■ **WHAT IS REQUIRED**:
From the entries that follow, extract each line holding the string "dublado".

========

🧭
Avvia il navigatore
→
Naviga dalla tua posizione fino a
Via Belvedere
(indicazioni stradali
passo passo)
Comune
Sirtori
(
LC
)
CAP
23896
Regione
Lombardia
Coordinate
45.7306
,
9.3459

========

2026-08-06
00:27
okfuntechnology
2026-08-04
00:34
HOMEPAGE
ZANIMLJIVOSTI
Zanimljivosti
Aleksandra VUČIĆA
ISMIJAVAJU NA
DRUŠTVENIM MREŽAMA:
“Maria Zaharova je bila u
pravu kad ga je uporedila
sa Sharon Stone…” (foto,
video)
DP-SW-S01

========

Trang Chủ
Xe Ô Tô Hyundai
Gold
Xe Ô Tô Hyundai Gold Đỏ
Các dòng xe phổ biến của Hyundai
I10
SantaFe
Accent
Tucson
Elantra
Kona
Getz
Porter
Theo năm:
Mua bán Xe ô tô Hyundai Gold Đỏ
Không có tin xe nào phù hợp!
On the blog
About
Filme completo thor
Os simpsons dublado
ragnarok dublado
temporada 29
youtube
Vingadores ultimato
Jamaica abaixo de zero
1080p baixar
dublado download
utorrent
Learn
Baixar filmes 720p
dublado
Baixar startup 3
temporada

========

■ **ANSWER TO THE PROBLEM**:
Os simpsons dublado
ragnarok dublado
dublado download
dublado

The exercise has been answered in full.